Lewes was the victim of a strange Victorian injustice. He and his wife Agnes had had four sons; but in 1850 a fifth son was born, admittedly the son not of Lewes but of their friend, Thornton Leigh Hunt. Lewes, a generous man, accepted the newborn as his own child. But Agnes did not give up Hunt; she continued to have children by him and Lewes found that, having once condoned the adultery, he could not sue for divorce. In fact, he supported Agnes and her children by Hunt until the end of his life. In the meantime he had fallen in love with Mary Anne Evans, and she with him.

This remarkable pair could not live apart, but they felt they could not live together in England, so in 1854 they went off to Germany, where Lewes struggled to support the family that had abandoned him by his writing. Mary Anne Evans was saddened at being isolated from her own Warwickshire family, who naturally disapproved of her decision to live with Lewes. It was nostalgia, therefore, that first brought her to write fiction. She began to compose sketches of her old home and friends, and the friends of her father. Scenes of Clerical Life (1858) was the first published result of these labors; the second, incomparably better, was Adam Bede (1859). Neither her own name nor that of Lewes was, she felt, acceptable, so she adopted a pseudonym, George Eliot.

Soon George Eliot was famous. Her books, all of which owed much to the encouragement and sympathy of the loving, helpfully critical Lewes, were successes, and the income allowed the lovers, who had lived together from the beginning exactly as man and wife, to return to London in 1863. There they established a salon and George Eliot continued to write books: The Mill on the Floss, Romola, Daniel Deronda. Silas Marner was published in 1861; Middlemarch appeared in parts from 1871 to 1872.

Adam Bede is a simply wonderful book about a wonderfully simple and loving man. Oh, there are many other persons in the book, but Adam, the village carpenter who is wiser than anyone else, is at its center. He suffers in his loves but finally is rewarded by the love of a good woman, wise and caring like himself. You will smile when you turn over the last page and thank me for suggesting the book.
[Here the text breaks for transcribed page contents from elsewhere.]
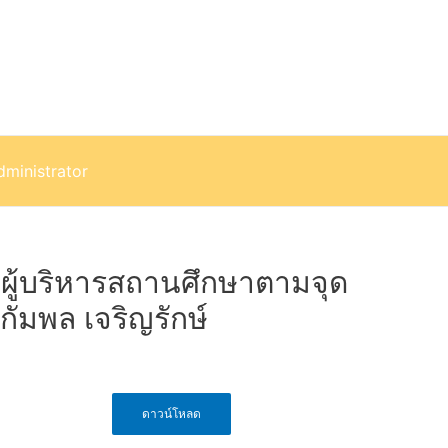
dministrator
ผู้บริหารสถานศึกษาตามจุด
ัมพล เจริญรักษ์
ดาวน์โหลด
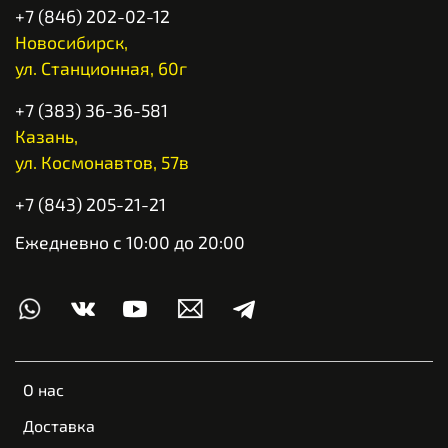
+7 (846) 202-02-12
Новосибирск,
ул. Станционная, 60г
+7 (383) 36-36-581
Казань,
ул. Космонавтов, 57в
+7 (843) 205-21-21
Ежедневно с 10:00 до 20:00
О нас
Доставка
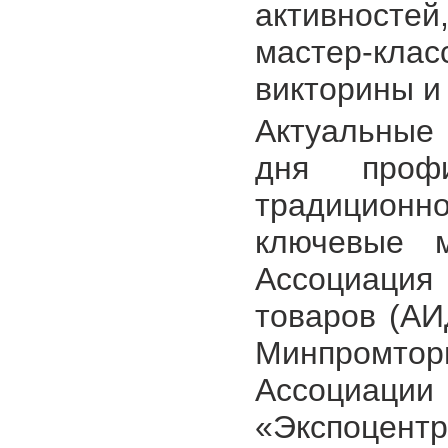
активносте
мастер-кла
викторины и
Актуальные 
дня профи
традиционн
ключевые м
Ассоциация
товаров (АИ
Минпромтор
Ассоциаци
«Экспоцент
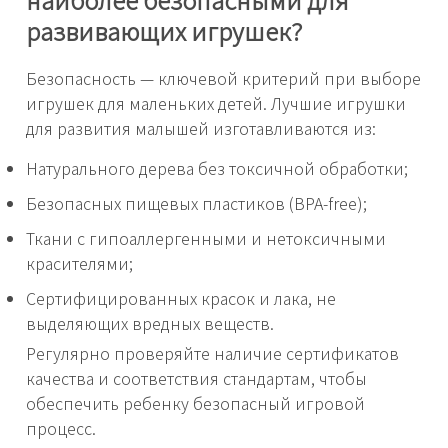
развивающих игрушек?
Безопасность — ключевой критерий при выборе
игрушек для маленьких детей. Лучшие игрушки
для развития малышей изготавливаются из:
Натурального дерева без токсичной обработки;
Безопасных пищевых пластиков (BPA-free);
Ткани с гипоаллергенными и нетоксичными
красителями;
Сертифицированных красок и лака, не
выделяющих вредных веществ.
Регулярно проверяйте наличие сертификатов
качества и соответствия стандартам, чтобы
обеспечить ребенку безопасный игровой
процесс.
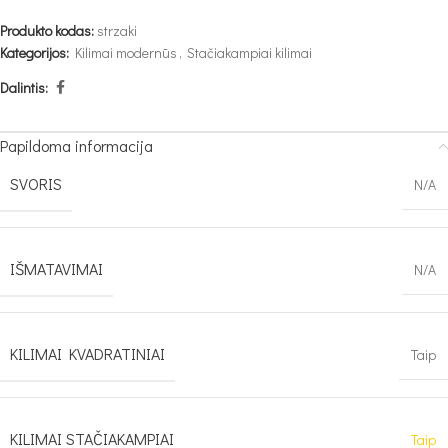
Produkto kodas:
strzaki
Kategorijos:
Kilimai modernūs
,
Stačiakampiai kilimai
Dalintis:
Papildoma informacija
SVORIS
N/A
IŠMATAVIMAI
N/A
KILIMAI KVADRATINIAI
Taip
KILIMAI STAČIAKAMPIAI
Taip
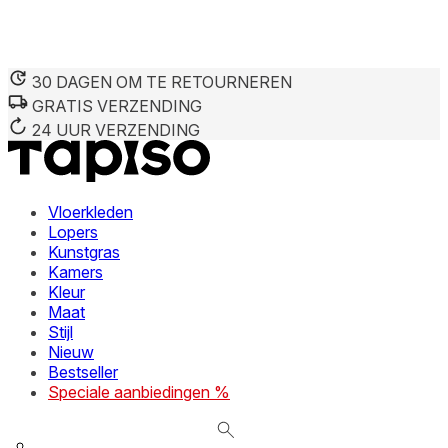
30 DAGEN OM TE RETOURNEREN
GRATIS VERZENDING
We gebruiken cookies om inhoud en advertenties te persona
Informatie over hoe u onze site gebruikt, delen we met on
24 UUR VERZENDING
deze informatie combineren met andere gegevens die u aan 
diensten.
Vloerkleden
Noodzakelijk
Lopers
Kunstgras
Noodzakelijke cookies zijn essentieel voor de basisfunctie
cookies slaan geen persoonlijk identificeerbare informatie 
Kamers
Kleur
Maat
Voorkeuren
Stijl
Nieuw
Cookies voor voorkeuren stellen een website in staat om in
verandert, zoals uw voorkeurstaal of de regio waar u zich 
Bestseller
Speciale aanbiedingen %
Statistieken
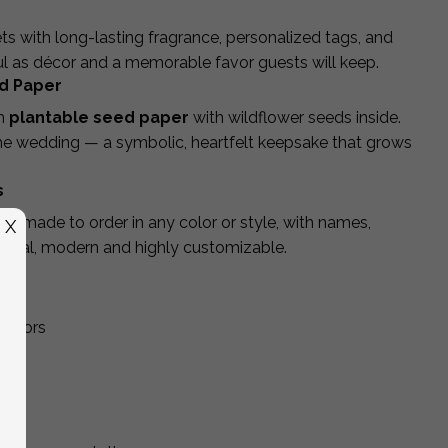
 with long-lasting fragrance, personalized tags, and
ul as décor and a memorable favor guests will keep.
d Paper
om
plantable seed paper
with wildflower seeds inside.
he wedding — a symbolic, heartfelt keepsake that grows
s
s made to order in any color or style, with names,
X
ctical, modern and highly customizable.
favors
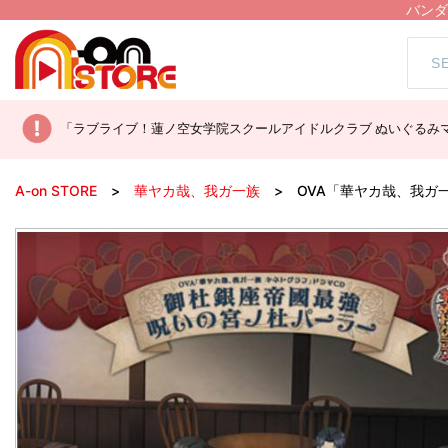
バンダ
「ラブライブ！蓮ノ空女学院スクールアイドルクラブ ぬいぐるみマ
A-on STORE
華ヤカ哉、我ガ一族
OVA「華ヤカ哉、我ガ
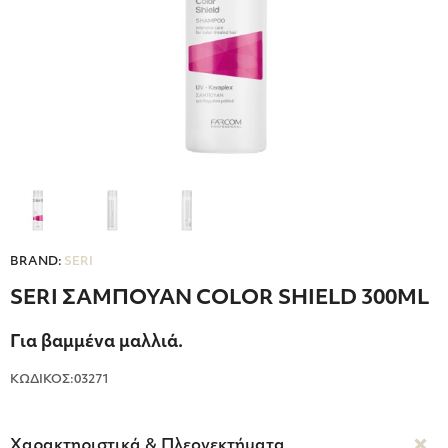
BRAND:
SERI
SERI ΣΑΜΠΟΥΑΝ COLOR SHIELD 300ΜL
Για βαμμένα μαλλιά.
ΚΩΔΙΚΟΣ:03271
Χαρακτηριστικά & Πλεονεκτήματα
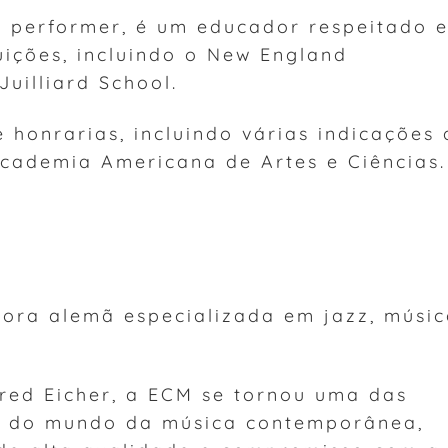
 performer, é um educador respeitado 
tuições, incluindo o New England
uilliard School.
honrarias, incluindo várias indicações 
Academia Americana de Artes e Ciências.
ora alemã especializada em jazz, músic
ed Eicher, a ECM se tornou uma das
es do mundo da música contemporânea,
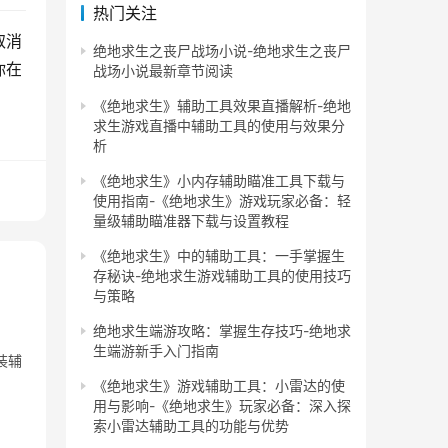
热门关注
取消
绝地求生之丧尸战场小说-绝地求生之丧尸
你在
战场小说最新章节阅读
《绝地求生》辅助工具效果直播解析-绝地
求生游戏直播中辅助工具的使用与效果分
析
《绝地求生》小内存辅助瞄准工具下载与
使用指南-《绝地求生》游戏玩家必备：轻
量级辅助瞄准器下载与设置教程
《绝地求生》中的辅助工具：一手掌握生
存秘诀-绝地求生游戏辅助工具的使用技巧
与策略
绝地求生端游攻略：掌握生存技巧-绝地求
生端游新手入门指南
装辅
《绝地求生》游戏辅助工具：小雷达的使
用与影响-《绝地求生》玩家必备：深入探
索小雷达辅助工具的功能与优势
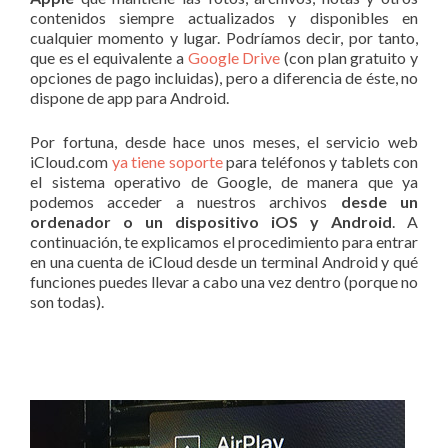
contenidos siempre actualizados y disponibles en
cualquier momento y lugar. Podríamos decir, por tanto,
que es el equivalente a
Google Drive
(con plan gratuito y
opciones de pago incluidas), pero a diferencia de éste, no
dispone de app para Android.
Por fortuna, desde hace unos meses, el servicio web
iCloud.com
ya tiene soporte
para teléfonos y tablets con
el sistema operativo de Google, de manera que ya
podemos acceder a nuestros archivos
desde un
ordenador o un dispositivo iOS y Android
. A
continuación, te explicamos el procedimiento para entrar
en una cuenta de iCloud desde un terminal Android y qué
funciones puedes llevar a cabo una vez dentro (porque no
son todas).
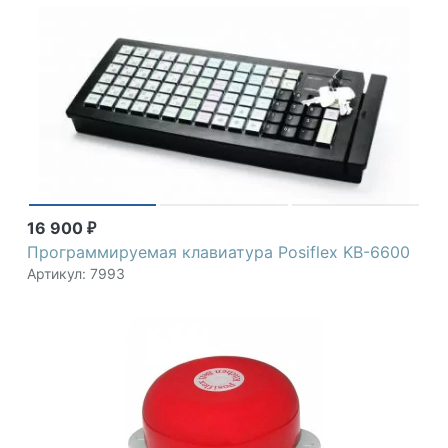
16 900
₽
Программируемая клавиатура Posiflex KB-6600
Артикул: 7993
Silas Marner reminds us that there is no justice like poetic justice. In this carefully crafted short novel, all the characters get their just deserts. But the punishments, and especially the rewards, are not simple. Marner, the bitter miser who loses his gold but gains a golden-haired child in its place—it is a mystery he never really understands—is rewarded not so much for things he has done as for having the capacity, not yet realized at the beginning of the book, of loving someone with all his heart. He loves the child in that way, and so his life is blessed. Godfrey Cass, the real father of the child, is condemned to childlessness by his unwillingness to accept his child while he could still do so. He gets most of what he desires in life, for he is a genial, goodhearted man; but not everything, for he is also a moral coward. In fact, the book is, more than anything else, about such carefully drawn moral distinctions.

It is not the less fascinating for that, because it is also a marvelous fairy tale. But it is a fairy tale for grown-ups, not for children; surely it has been a mistake for many years to force Silas Marner on young readers, who could hardly understand it in any but a superficial way. If the book was forced on you, and if you hated it as a result, try reading it again. The novel, which is very short, has the power deeply to affect persons who have had large experience of real life.

Of the half-dozen or ten greatest English novels, on which list Middlemarch certainly belongs, it is probably the least read. It was said by Virginia Woolf to be “one of the few English novels written for grownup people.” That may account for its relative lack of popularity.